Batalha do Jenipapo, no Piauí: um dos maiores enfrentamentos da Guerra de Independência


O que dizem os relatos desses conflitos?

Alguns depoimentos são incríveis. Comandantes portugueses reclamaram que, no cerco a Salvador, não se podia colocar a cabeça para fora da trincheira, porque isso seria morte na certa. Do lado oposto, um coronel que tinha mil soldados falou da dificuldade de alimentá-los e de conseguir calçados para eles. Também conta que cada ferido que ia para o cirurgião era uma morte certa. D. Pedro chamou isso de uma “crua guerra de vândalos”.


Por que o sr. não fala em brasileiros lutando contra portugueses?

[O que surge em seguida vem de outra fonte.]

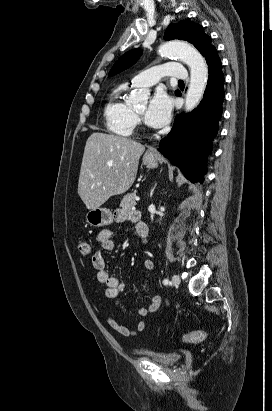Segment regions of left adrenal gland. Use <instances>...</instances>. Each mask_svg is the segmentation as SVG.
<instances>
[{
  "mask_svg": "<svg viewBox=\"0 0 272 411\" xmlns=\"http://www.w3.org/2000/svg\"><path fill=\"white\" fill-rule=\"evenodd\" d=\"M154 189H155V188H153V190H152V192H151V193H153V192H154Z\"/></svg>",
  "mask_w": 272,
  "mask_h": 411,
  "instance_id": "1",
  "label": "left adrenal gland"
}]
</instances>
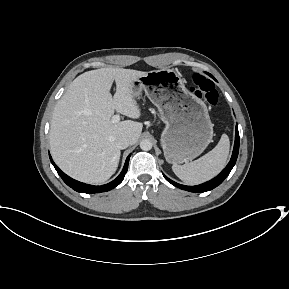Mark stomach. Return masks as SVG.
Wrapping results in <instances>:
<instances>
[{"mask_svg":"<svg viewBox=\"0 0 289 289\" xmlns=\"http://www.w3.org/2000/svg\"><path fill=\"white\" fill-rule=\"evenodd\" d=\"M143 91L165 123L161 146L167 162L181 164L199 156L212 141L213 124L206 104L186 89L181 74L167 68L147 72L132 83L134 98Z\"/></svg>","mask_w":289,"mask_h":289,"instance_id":"0dacf381","label":"stomach"}]
</instances>
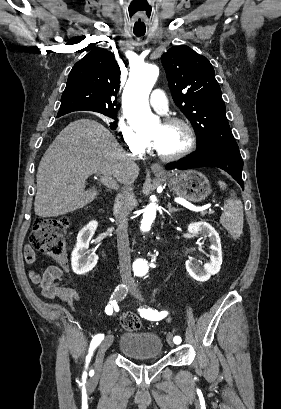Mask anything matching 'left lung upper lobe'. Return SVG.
<instances>
[{
    "instance_id": "1",
    "label": "left lung upper lobe",
    "mask_w": 281,
    "mask_h": 409,
    "mask_svg": "<svg viewBox=\"0 0 281 409\" xmlns=\"http://www.w3.org/2000/svg\"><path fill=\"white\" fill-rule=\"evenodd\" d=\"M169 87L175 104L191 121L197 148H238L225 115V104L209 60L188 46L173 47L163 54Z\"/></svg>"
}]
</instances>
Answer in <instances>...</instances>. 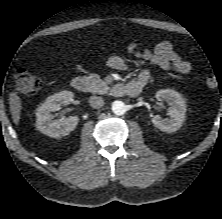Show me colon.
Returning <instances> with one entry per match:
<instances>
[{
    "instance_id": "1",
    "label": "colon",
    "mask_w": 222,
    "mask_h": 219,
    "mask_svg": "<svg viewBox=\"0 0 222 219\" xmlns=\"http://www.w3.org/2000/svg\"><path fill=\"white\" fill-rule=\"evenodd\" d=\"M15 86L16 89L22 93H34L40 90L43 86L42 80L31 74L25 68H19L15 72ZM218 84V80L214 76H208L206 78V86L208 88H214Z\"/></svg>"
}]
</instances>
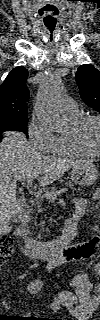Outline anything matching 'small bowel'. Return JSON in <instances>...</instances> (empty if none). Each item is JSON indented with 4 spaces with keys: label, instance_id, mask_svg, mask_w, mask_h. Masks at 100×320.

Até a chegada da corte portuguesa, em 1808, o Brasil era formado por duas identidades: a local — como mineiros, paraenses, cearenses, baianos — e a portuguesa, ligada ao rei. A identidade brasileira ainda era incipiente. As longas distâncias dificultavam um laço mais forte entre as distintas populações. Quem saísse do Maranhão num barco demorava 15 dias para chegar a Lisboa. Mas a viagem até a Bahia, por causa das correntes marítimas do Atlântico, tardava quase três meses. A vinda de D. João VI alterou completamente essa ordem. Em 1808, o Rio de Janeiro se tornou a capital do Império Português, com tribunais, academias militares, corpo diplomático. Em 1815, o Brasil deixou de ser colônia, com a criação do Reino do Brasil, o que constituiu um primeiro elemento unificador. Esse movimento de coesão não se deu na América Espanhola, onde os núcleos continuaram vivendo de forma relativamente autônoma. Se a Coroa não tivesse vindo para o Brasil, poderíamos hoje estar fragmentados em vários países, como ocorreu no restante da América Latina.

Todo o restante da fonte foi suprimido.